Friday, April 1, 2016

A is for A.A. FAIR

is my theme for the A-Z Challenge. Such fun with the titles and the graphics, not to mention the stories that readers eagerly bought.

A.A. Fair aka Erle Stanley Gardner, and best known for his Perry Mason series, created many stories for Pulp novels

Pulp fiction is a term that originated in the first half of the 20th Century in magazines that printed on cheap wood pulp paper, hence the term “pulp”. They cost a mere dime and these publications were so popular in the 1930’ & ‘40’s that every newsstand was blanketed with them. Most were weekly publications so writers of every ilk were in demand. 

The pulp fiction era provided a breeding ground for budding authors who could hone their skills and get a foot in the publishing market, also it provided an additional paycheck for more seasoned authors including Ray Bradbury, H.P. Lovecraft, Edgar Rice Burroughs, Max Brand, Raymond Chandler, Dashiell Hammett, and others. Even revered authors such as Jack London, Rudyard Kipling, and Tennessee Williams contributed to Pulp.

The demand for new and unusual stories gave way to creative genres: Horror & Dark Fantasy, Sci-Fi, Hardboiled Detective, Spicy, Mystery, Weird, Romance, Western, and Lesbian to name a few.

While the pages were on low-quality pulpwood paper, the covers were colorful and engaging, many showing half-clad women in distress or on the prowl, and fantastic creatures . 

Though Pulp Fiction was given a bad rap, readers craved the stories many of which were actually well-written.

Hope you enjoy this and all the other
letters of Pulp Fiction.



Alex J. Cavanaugh said...

It was certainly a great time for writers and readers alike.

The Brown Recluse (TBR) said...

Very interesting piece of history I'm a little ashamed I didn't know. I would have liked that!

sage said...

and when April Fools day is on Friday it's ominous and maybe I should be careful :)

Elizabeth Varadan, Author said...

Fascinating post. I had no idea that Ray Bradbury, Kipling, Jack London, Tennessee Williams, etc. had been published in pulp magazines. It's ansi hard to imagine being able to buy a magazine for a dime.
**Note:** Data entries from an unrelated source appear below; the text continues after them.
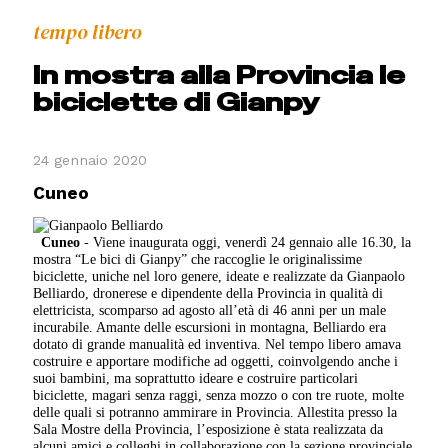
tempo libero
In mostra alla Provincia le
biciclette di Gianpy
24 gennaio 2020
Cuneo
Cuneo
- Viene inaugurata oggi, venerdì 24 gennaio alle 16.30, la
mostra “Le bici di Gianpy” che raccoglie le originalissime
biciclette, uniche nel loro genere, ideate e realizzate da Gianpaolo
Belliardo, dronerese e dipendente della Provincia in qualità di
elettricista, scomparso ad agosto all’età di 46 anni per un male
incurabile.
Amante delle escursioni in montagna, Belliardo era
dotato di grande manualità ed inventiva. Nel tempo libero amava
costruire e apportare modifiche ad oggetti, coinvolgendo anche i
suoi bambini, ma soprattutto ideare e costruire particolari
biciclette, magari senza raggi, senza mozzo o con tre ruote, molte
delle quali si potranno ammirare in Provincia. Allestita presso la
Sala Mostre della Provincia, l’esposizione è stata realizzata da
alcuni amici e colleghi in collaborazione con la sezione provinciale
Elizabeth Varadan, Author said...

That should be: It's also hard to imagine (not it's ansi hared to imagine)

Hart Johnson said...

Love your theme! Today they call pulp fiction "mass market paperback"--that is the world I've dabbled in. No hard backs yet... I hadn't realized Perry Mason was a book series before he was a TV show--I bet they're fun to read!

Huntress said...

I didn't know Jack London did pulp fiction. He is one of my earliest reads from long ago. Especially love Burning Daylight.

your post clears up the definition. Great one. I want to check out these authors now
Love you photo, btw. *G*

CD Coffelt, Unicorn Bell,

Julie Flanders said...

What a fun and creative theme. I honestly don't know much about pulp fiction even though I've heard of it. Looking forward to learning more through your posts.

Cynthia said...

Hello, I'm a new follower. I'm glad that this era of writing allowed so many new and talented writers to enter the publishing scene.

Melanie Schulz said...

I had no idea that's where the term pulp fiction came from!

Timothy Brannan said...

Greetings Blog Challenge neighbor! I am a HUGE fan of the Pulps. Mostly Horror and Sci-fi, but it was a great time.

Looking forward to seeing what you post all month.

Tim Brannan, The Other Side Blog
2015 A to Z of Adventure!

Scarlett Braden said...

I love this! I didn't know this history of pulp fiction and it's so interesting. Thanks for sharing!
@ScarlettBraden from
Frankly Scarlett

C R Ward said...

They just don't write 'em like this anymore, do they?

Elizabeth Varadan, Author said...

Hello again, just stopping by to thank you for following my Victorian Scribbles blog. Have a nice day.

Karyn Good said...

I love it when I learn something new! Thanks for the peek into pulp fiction! Looking forward to reading more!